# Masterbuilt Pro Dual Fuel - Final answer on door seal needed



## jomadav (Sep 11, 2014)

I accidentally posted this in another forum.

I purchased a used - but in good shape - MB pro dual fuel and want to seal the door. I have read several methods here but nothing definitive.

A lot of ideas and " I tried this" are out there - I am looking for what actually worked best in the end.

I am interested in the silicone gasket from Home Depot. Does it hold up?

I also have a section of Big Green Egg felt left over from a different one. Could use that here too but I would have to cut it in half 

length wise (would make 1/2" x 1/8" sections) to make enough inches to do both doors.


----------



## old sarge (Sep 11, 2014)

JD _ Don't know if you have the manual or not and I am not sure this is it but see the link.  I did not see anything regarding a gasket or door seal in the parts section. Is it supposed to have one? I would assume that any high heat material would work if attached with a high heat adhesive. If it is not supposed to have a seal, adding one may may do more harm than good.  In other words, it may have been  designed to function without a seal.  Smokin-it, SmokinTex, and Cookshack all have a compression seal - metal on metal. Any leaks around those doors usually seals up with smoke residue over time.  A stubborn leak can be fixed with 3 M High Temperature stainless steel tape.  A feeler guage generally confirms a gap measured in thousandths of an inch.  Easy fix.  But for yours, I am not familiar with it, thus the user manual at the link.  And a call to MB might be a worthwhile endeavor.   Also use the search feature in the box above for the smoker you have.  I am sure there are many posts regarding that model.  You may get your answer there.  I have included a link.  Good luck,

Dave 

http://www.homedepot.com/catalog/pdfImages/0a/0a54afc0-12bc-4dfe-baca-1a04b8b51b7c.pdf

http://www.smokingmeatforums.com/newsearch?search=master+built+Pro++dual+fuel+


----------



## jomadav (Sep 12, 2014)

old sarge said:


> JD _ Don't know if you have the manual or not and I am not sure this is it but see the link.  I did not see anything regarding a gasket or door seal in the parts section. Is it supposed to have one? I would assume that any high heat material would work if attached with a high heat adhesive. If it is not supposed to have a seal, adding one may may do more harm than good.  In other words, it may have been  designed to function without a seal.  Smokin-it, SmokinTex, and Cookshack all have a compression seal - metal on metal. Any leaks around those doors usually seals up with smoke residue over time.  A stubborn leak can be fixed with 3 M High Temperature stainless steel tape.  A feeler guage generally confirms a gap measured in thousandths of an inch.  Easy fix.  But for yours, I am not familiar with it, thus the user manual at the link.  And a call to MB might be a worthwhile endeavor.   Also use the search feature in the box above for the smoker you have.  I am sure there are many posts regarding that model.  You may get your answer there.  I have included a link.  Good luck,
> 
> Dave
> 
> ...


Good morning Dave. I have used the search box above alot lately for thins model. Thats what lead to the confusion actually. Lots of trial and error in the threads on it, but no real answers to a good standard solution, or if even necessary. But it appears most people here have put one in.

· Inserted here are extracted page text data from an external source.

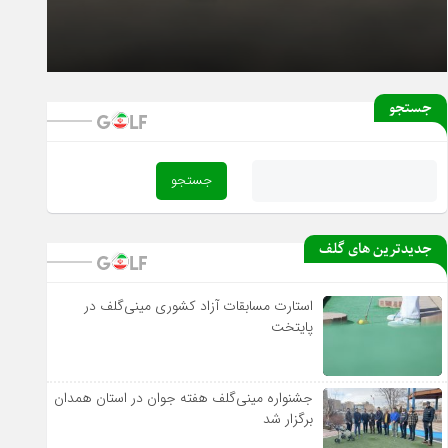
۱۸ بهمن ۱۴۰۴
آغاز دور رفت لیگ دسته یک بانوان از فردا
جستجو
جدیدترین های گلف
استارت مسابقات آزاد کشوری مینی‌گلف در
پایتخت
جشنواره مینی‌گلف هفته جوان در استان همدان
برگزار شد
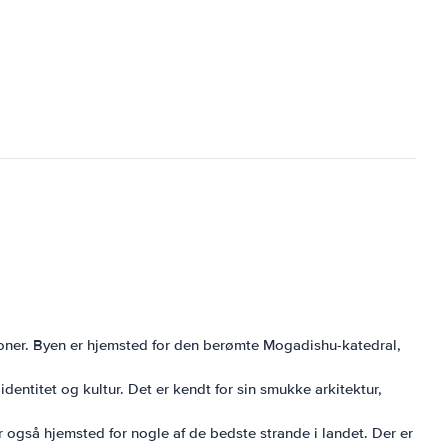
oner. Byen er hjemsted for den berømte Mogadishu-katedral,
entitet og kultur. Det er kendt for sin smukke arkitektur,
r også hjemsted for nogle af de bedste strande i landet. Der er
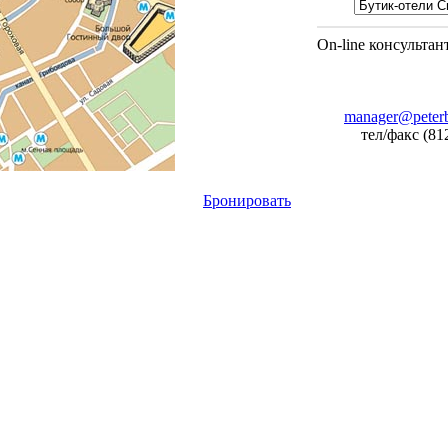
On-line консультан
manager@peterb
тел/факс (81
Бронировать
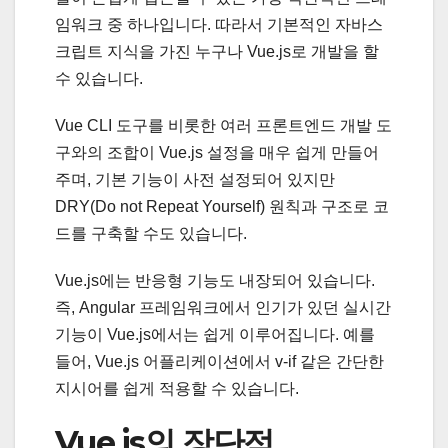
임워크 중 하나입니다. 따라서 기본적인 자바스
크립트 지식을 가진 누구나 Vue.js로 개발을 할
수 있습니다.
Vue CLI 도구를 비롯한 여러 프론트엔드 개발 도
구와의 조합이 Vue.js 설정을 매우 쉽게 만들어
주며, 기본 기능이 사전 설정되어 있지만
DRY(Do not Repeat Yourself) 원칙과 구조로 코
드를 구축할 수도 있습니다.
Vue.js에는 반응형 기능도 내장되어 있습니다.
즉, Angular 프레임워크에서 인기가 있던 실시간
기능이 Vue.js에서는 쉽게 이루어집니다. 예를
들어, Vue.js 어플리케이션에서 v-if 같은 간단한
지시어를 쉽게 적용할 수 있습니다.
Vue.js의 장단점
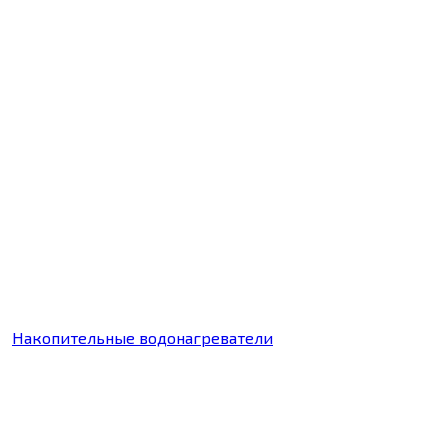
Накопительные водонагреватели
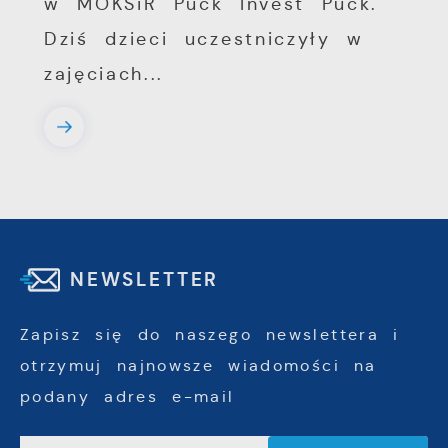
w MOKSiR Puck Invest Puck.
Dziś dzieci uczestniczyły w
zajęciach...
NEWSLETTER
Zapisz się do naszego newslettera i
otrzymuj najnowsze wiadomości na
podany adres e-mail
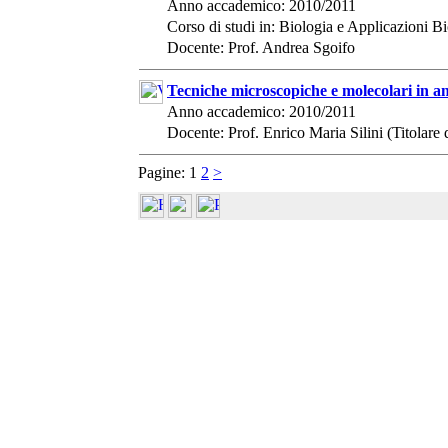
Anno accademico: 2010/2011
Corso di studi in: Biologia e Applicazioni 
Docente: Prof. Andrea Sgoifo
Tecniche microscopiche e molecolari in a
Anno accademico: 2010/2011
Docente: Prof. Enrico Maria Silini (Titolare 
Pagine:
1
2
>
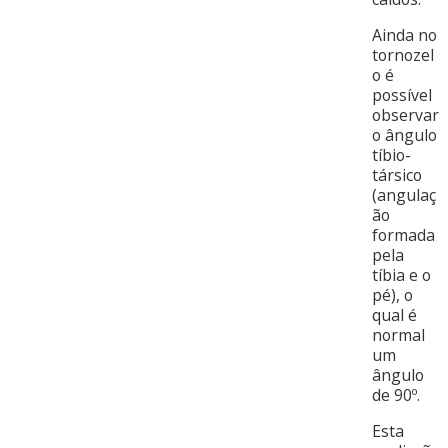
Ainda no
tornozel
o é
possível
observar
o ângulo
tíbio-
társico
(angulaç
ão
formada
pela
tíbia e o
pé), o
qual é
normal
um
ângulo
de 90º.
Esta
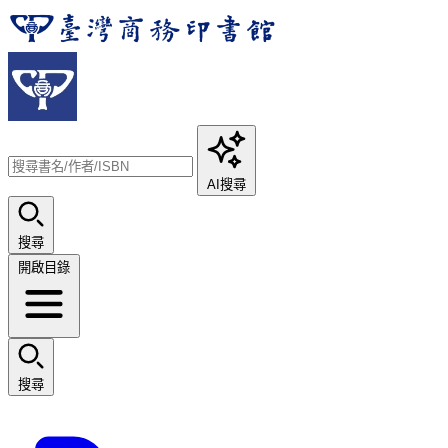
AI搜尋
搜尋
開啟目錄
搜尋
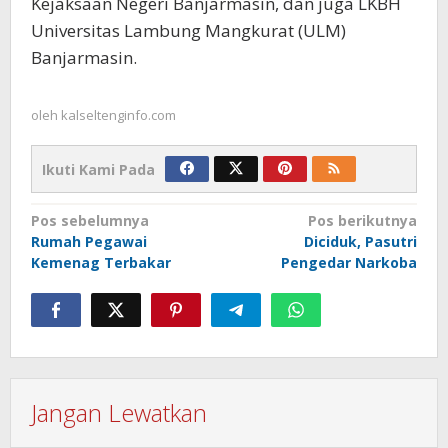
Kejaksaan Negeri Banjarmasin, dan juga LKBH
Universitas Lambung Mangkurat (ULM)
Banjarmasin.
oleh
kalseltenginfo.com
Ikuti Kami Pada
Navigasi
Pos sebelumnya
Pos berikutnya
Rumah Pegawai
Diciduk, Pasutri
pos
Kemenag Terbakar
Pengedar Narkoba
Jangan Lewatkan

On the gasket, I have the same manual pdf as in the link already. Part of the "gasket" idea is alot of smokers are designed and manufactured without one - thus a design flaw - and people end up adding one to improve overall performance. Note : bbqgaskets.com  makes a kit for this style.

http://www.bbqgaskets.com/catalog_6.html

So far I have done nothing. I may run it tomorrow w/o doing anything and see what happens first. But I can see on the outside it does leak.

Thanks for the reply my friend. I'll post picks of it running.


----------



## old sarge (Sep 12, 2014)

You are welcome.


----------



## jomadav (Sep 15, 2014)

old sarge said:


> You are welcome.


Turns out maybe not necessary at all. I ran it with ribs on Saturday for 5.5 hrs and didn't see a significant problem. I went through 2 chunks of wood back-to-back, about 2 hrs tota; of smoke.













ribs3.jpg



__ jomadav
__ Sep 15, 2014


----------



## old sarge (Sep 15, 2014)

Looks good to me!


----------



## jomadav (Sep 20, 2014)

old sarge said:


> Looks good to me!


Thanks for the help here. I sold off my other smokers and ended up with keeping the Masterbuilt gas.


----------